-------- Data extract --------
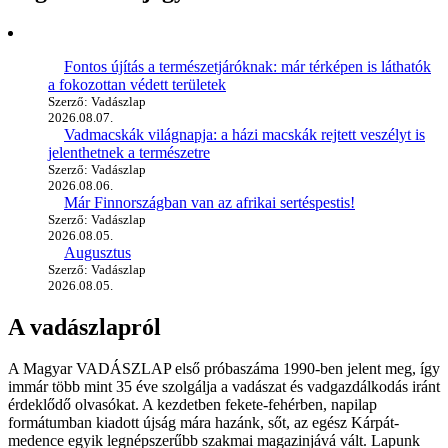
Fontos újítás a természetjáróknak: már térképen is láthatók
a fokozottan védett területek
Szerző: Vadászlap
2026.08.07.
Vadmacskák világnapja: a házi macskák rejtett veszélyt is
jelenthetnek a természetre
Szerző: Vadászlap
2026.08.06.
Már Finnországban van az afrikai sertéspestis!
Szerző: Vadászlap
2026.08.05.
Augusztus
Szerző: Vadászlap
2026.08.05.
A vadászlapról
A Magyar VADÁSZLAP első próbaszáma 1990-ben jelent meg, így
immár több mint 35 éve szolgálja a vadászat és vadgazdálkodás iránt
érdeklődő olvasókat. A kezdetben fekete-fehérben, napilap
formátumban kiadott újság mára hazánk, sőt, az egész Kárpát-
medence egyik legnépszerűbb szakmai magazinjává vált. Lapunk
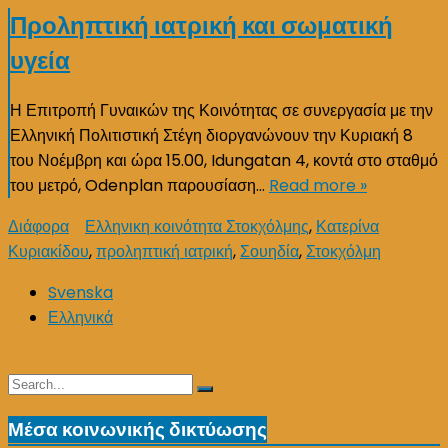
Προληπτική ιατρική και σωματική
υγεία
Η Επιτροπή Γυναικών της Κοινότητας σε συνεργασία με την
Ελληνική Πολιτιστική Στέγη διοργανώνουν την Κυριακή 8
του Νοέμβρη και ώρα 15.00, Idungatan 4, κοντά στο σταθμό
του μετρό, Odenplan παρουσίαση…
Read more »
Διάφορα
Ελληνικη κοινότητα Στοκχόλμης
,
Κατερίνα
Κυριακίδου
,
προληπτική ιατρική
,
Σουηδία
,
Στοκχόλμη
Svenska
Ελληνικά
Search
Search
for:
Μέσα κοινωνικής δικτύωσης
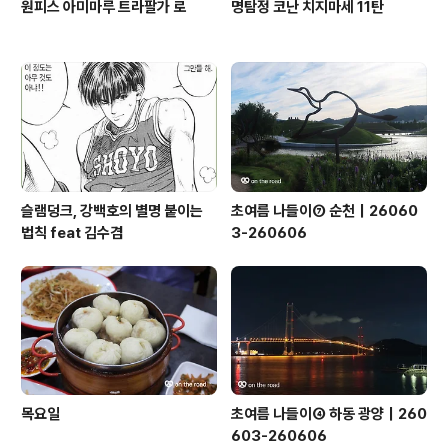
원피스 아미마루 트라팔가 로
명탐정 코난 치지마세 11탄
슬램덩크, 강백호의 별명 붙이는
초여름 나들이⑦ 순천｜26060
법칙 feat 김수겸
3-260606
목요일
초여름 나들이④ 하동 광양｜260
603-260606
--------
Task objective:
Repeat each entry above exactly, passing over any images.

Response:
Fontos újítás a természetjáróknak: már térképen is láthatók
a fokozottan védett területek
Szerző: Vadászlap
2026.08.07.
Vadmacskák világnapja: a házi macskák rejtett veszélyt is
jelenthetnek a természetre
Szerző: Vadászlap
2026.08.06.
Már Finnországban van az afrikai sertéspestis!
Szerző: Vadászlap
2026.08.05.
Augusztus
Szerző: Vadászlap
2026.08.05.
A vadászlapról
A Magyar VADÁSZLAP első próbaszáma 1990-ben jelent meg, így
immár több mint 35 éve szolgálja a vadászat és vadgazdálkodás iránt
érdeklődő olvasókat. A kezdetben fekete-fehérben, napilap
formátumban kiadott újság mára hazánk, sőt, az egész Kárpát-
medence egyik legnépszerűbb szakmai magazinjává vált. Lapunk
Προληπτική ιατρική και σωματική
υγεία
Η Επιτροπή Γυναικών της Κοινότητας σε συνεργασία με την
Ελληνική Πολιτιστική Στέγη διοργανώνουν την Κυριακή 8
του Νοέμβρη και ώρα 15.00, Idungatan 4, κοντά στο σταθμό
του μετρό, Odenplan παρουσίαση…
Read more »
Διάφορα
Ελληνικη κοινότητα Στοκχόλμης
,
Κατερίνα
Κυριακίδου
,
προληπτική ιατρική
,
Σουηδία
,
Στοκχόλμη
Svenska
Ελληνικά
Search
Search
for:
Μέσα κοινωνικής δικτύωσης
원피스 아미마루 트라팔가 로
명탐정 코난 치지마세 11탄
슬램덩크, 강백호의 별명 붙이는
초여름 나들이⑦ 순천｜26060
법칙 feat 김수겸
3-260606
목요일
초여름 나들이④ 하동 광양｜260
603-260606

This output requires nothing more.